Integration by parts question

[santeria13]

The question is as follows:

find,



and leave your answer in terms of natural logarithms . Alright, so i know the integral of this is 3ln(1+3x) +4ln(1-4x) . and that thus this equals

ln(1+3x)^3 x (1-4x)^4 but am confused on where to go from there?

 

[Deleted member 4993]

The question is as follows:

find,

View attachment 3159

and leave your answer in terms of natural logarithms . Alright, so i know the integral of this is 3ln(1+3x) +4ln(1-4x) . and that thus this equals

ln(1+3x)^3 x (1-4x)^4 but am confused on where to go from there?

I(x) = ln[(1+3x) (1-4x)]........................edited

Evaluate I(0) and I(0.2)


View attachment 3159


= I(0.2) - I(0)

 

[pka]

The question is as follows: find,

View attachment 3159

and leave your answer in terms of natural logarithms . Alright, so i know the integral of this is 3ln(1+3x) +4ln(1-4x) .

That is incorrect: the anti-derivative is \(\displaystyle \ln(1+3x)-\ln(1-4x)\).

 

[santeria13]

That is incorrect: the anti-derivative is \(\displaystyle \ln(1+3x)-\ln(1-4x)\).

right, so that means when i integrate that function that i divide the 3 and 4 by the derivative of their brackets?

 

[pka]

right, so that means when i integrate that function that i divide the 3 and 4 by the derivative of their brackets?

No that is not correct. \(\displaystyle \displaystyle\int_0^{0.2} {\left( {\frac{3}{{1 + 3x}} + \frac{4}{{1 - 4x}}} \right)dx} = \left. {\ln \left( {\frac{{1 + 3x}}{{1 - 4x}}} \right)} \right|_{x = 0}^{0.2}\)

 

[HallsofIvy]

You understand that this problem has nothing to do with "integration by parts", don't you?

 

[DrPhil]

The question is as follows:

find,

View attachment 3159

and leave your answer in terms of natural logarithms . Alright, so i know the integral of this is 3ln(1+3x) +4ln(1-4x) . and that thus this equals

ln(1+3x)^3 x (1-4x)^4 but am confused on where to go from there?

Other tutors have told you how to do this integral, but it looks to me like you haven't gone back to the beginning to see what the "3" and the "4" do in the solution. [Also, whenever you write an integral you need to identify the variable of integration by including "dx" (or other ).
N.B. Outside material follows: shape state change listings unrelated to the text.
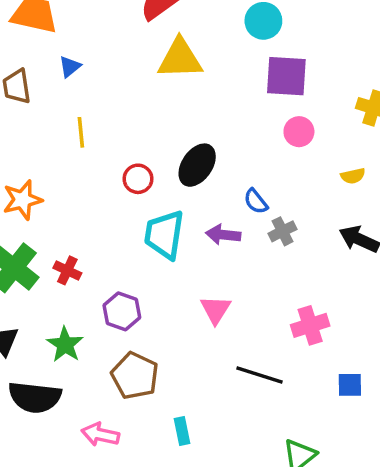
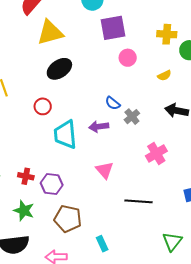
black ellipse: (197, 165) -> (59, 69), moved, turned 35
red cross: (67, 270) -> (26, 176), moved
pink cross: (310, 325) -> (156, 154), moved

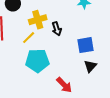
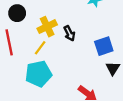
cyan pentagon: (37, 61) -> (39, 74), moved

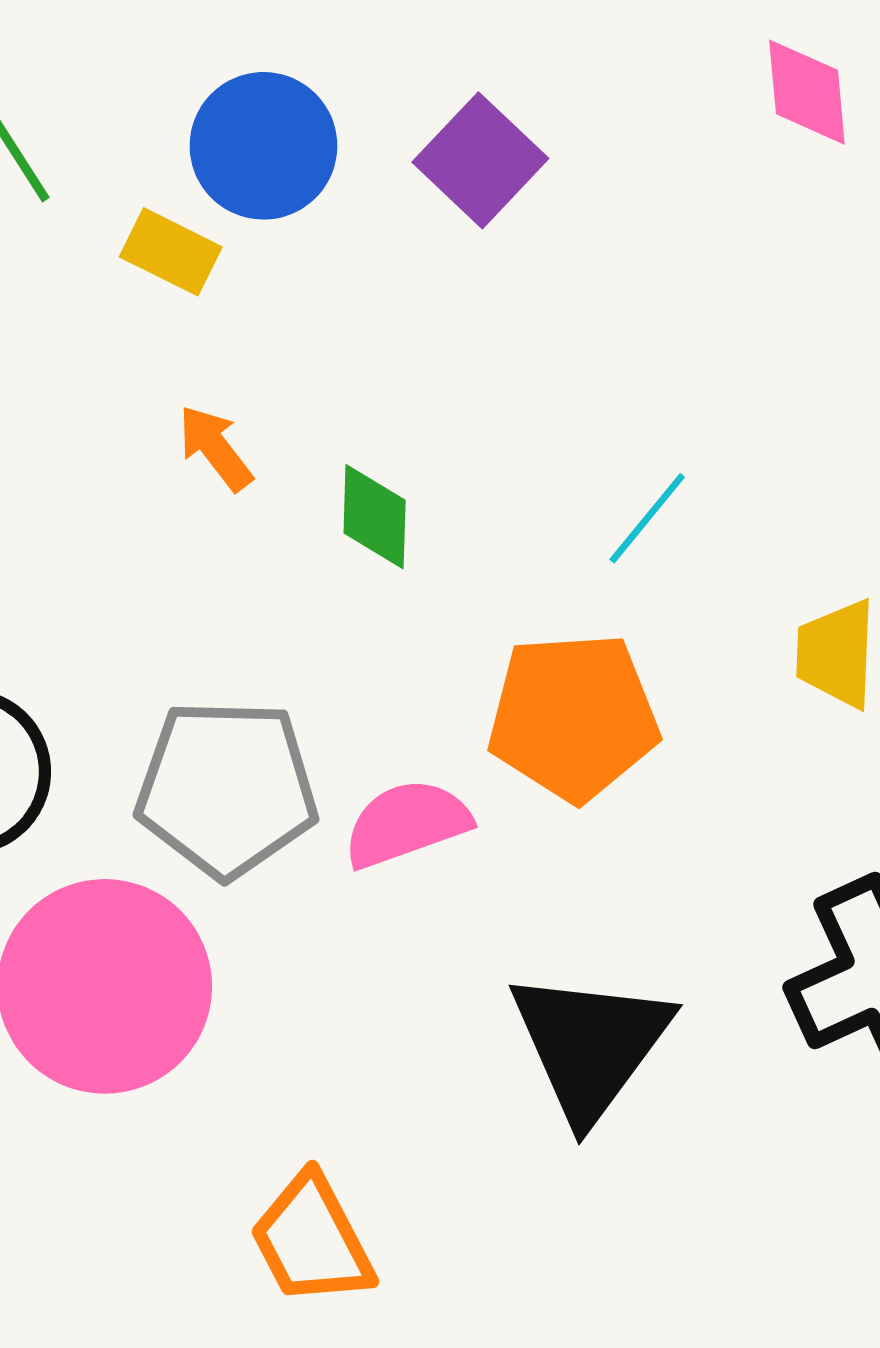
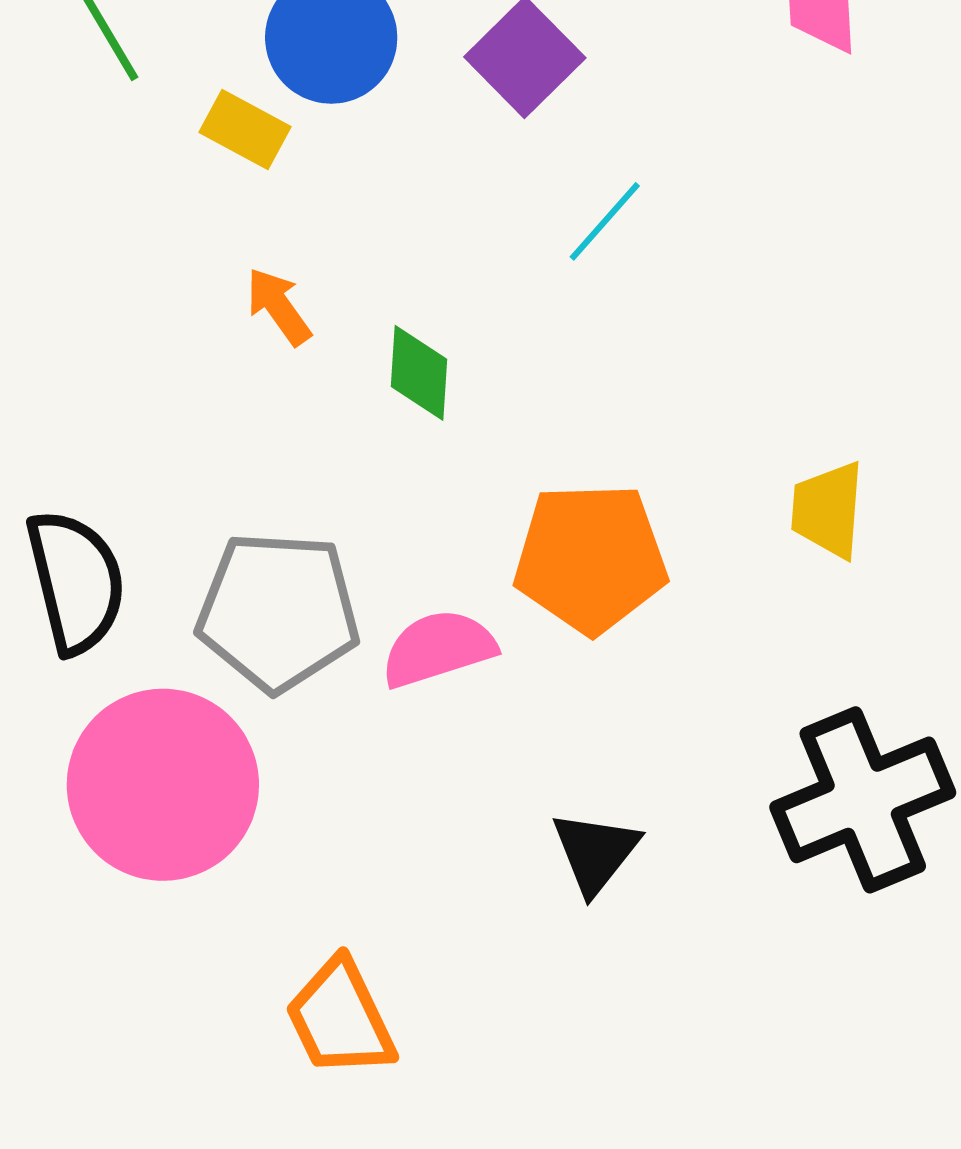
cyan line: (647, 518) -> (605, 221), moved
black triangle: (590, 1045) -> (595, 852), size x0.6

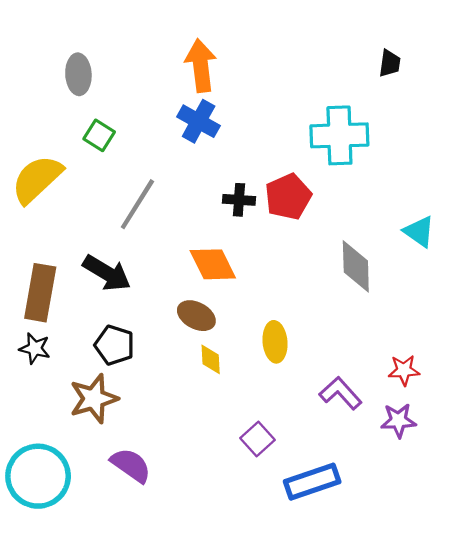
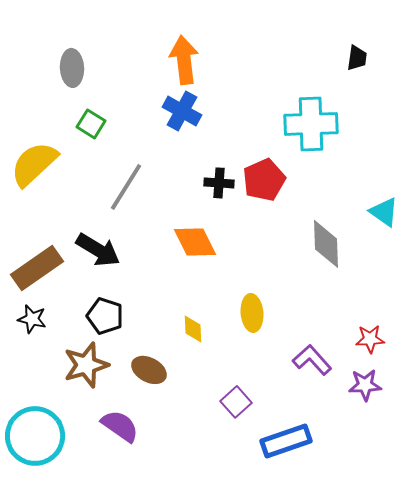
brown rectangle: (40, 293) -> (37, 268), turned 45
brown ellipse: (196, 316) -> (149, 370), moved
You have a sum of two separate terms:

\(\displaystyle \displaystyle \int_0^{0.2} \left( \frac{3}{1+3x}\right)\ dx + \int_0^{0.2} \left( \frac{4}{1-4x}\right)\ dx\)

Looking at the first term, let \(\displaystyle u = 1+3x,\,\,\,du = 3\ dx\)

Then the "3" is part of du, and the 1st integral is (expressed as indefinite integral, because we haven't calculated the limits in terms of u)

\(\displaystyle \displaystyle \int \frac{du}{u} = \ln(u) = \ln(1 + 3x) \).

Similarly, the "4" in the 2nd term is part of the differential.